The package included help with the writing process: structural edits, line edits, production schedules, copyediting, proofreading, typesetting, packaging, covers and, joy-of-joys: PUBLICITY. Yes, all those things that make my shoulders slowly reach up to my ears, as I hunch over my laptop and that constant fear of making a bundle of errors creeps into my brain. It is hard, but not impossible, to self-publish, but, boy, does it take away from writing time. And I am such a technophobe.
So, I’m glowing when I say I am now part of the Bookouture family and I’m determined to give of my very best.
“Tuscan Roots” will be altered and republished in June 2019 and I’m up for that. I wrote this debut novel in a rush for my Italian mother-in-law in 2012, when she was very ill, wanting to honour the many war memories she had shared with me. My writing has moved on since then and I can see there are tweaks to be made. And I’ve been commissioned to write a new Tuscan novel, to be published April 2020. I’m so excited about these projects.

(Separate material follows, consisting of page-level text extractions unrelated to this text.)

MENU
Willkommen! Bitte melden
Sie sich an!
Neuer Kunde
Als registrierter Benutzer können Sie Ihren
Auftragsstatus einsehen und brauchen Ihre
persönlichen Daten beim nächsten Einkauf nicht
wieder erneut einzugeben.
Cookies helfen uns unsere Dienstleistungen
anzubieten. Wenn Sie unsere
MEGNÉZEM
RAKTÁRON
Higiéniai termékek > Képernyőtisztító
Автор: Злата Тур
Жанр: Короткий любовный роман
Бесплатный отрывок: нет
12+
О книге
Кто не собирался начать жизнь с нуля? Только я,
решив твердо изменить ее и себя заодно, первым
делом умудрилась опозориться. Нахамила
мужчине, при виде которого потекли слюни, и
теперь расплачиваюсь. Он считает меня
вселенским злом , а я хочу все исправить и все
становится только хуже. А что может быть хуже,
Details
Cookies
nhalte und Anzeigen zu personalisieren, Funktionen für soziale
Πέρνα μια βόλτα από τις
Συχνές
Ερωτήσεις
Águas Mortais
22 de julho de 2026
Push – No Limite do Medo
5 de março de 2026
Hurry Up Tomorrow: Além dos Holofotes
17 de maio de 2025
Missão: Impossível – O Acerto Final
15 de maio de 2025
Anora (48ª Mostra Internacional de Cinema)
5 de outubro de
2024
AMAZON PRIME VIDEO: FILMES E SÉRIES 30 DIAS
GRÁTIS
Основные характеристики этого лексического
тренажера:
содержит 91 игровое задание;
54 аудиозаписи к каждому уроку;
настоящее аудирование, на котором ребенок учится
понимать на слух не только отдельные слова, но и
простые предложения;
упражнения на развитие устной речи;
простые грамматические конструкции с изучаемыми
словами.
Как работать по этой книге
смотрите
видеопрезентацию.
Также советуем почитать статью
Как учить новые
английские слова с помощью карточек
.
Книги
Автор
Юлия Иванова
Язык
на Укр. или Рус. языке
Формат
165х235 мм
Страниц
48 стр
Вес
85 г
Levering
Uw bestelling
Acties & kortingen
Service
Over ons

So, I’ll be what’s known as a hybrid author. (I always think that sounds like an animal species: definition: “the offspring of two plants or animals of different species or varieties, such as a mule.”) “Mavis and Dot” is being self-published (I’m grappling with formatting at present. Grrr!) and will be launched December 1st.
Sometimes we have to sit back and let petals fall, instead of thinking that if we relax for a moment, everything will fall to pieces.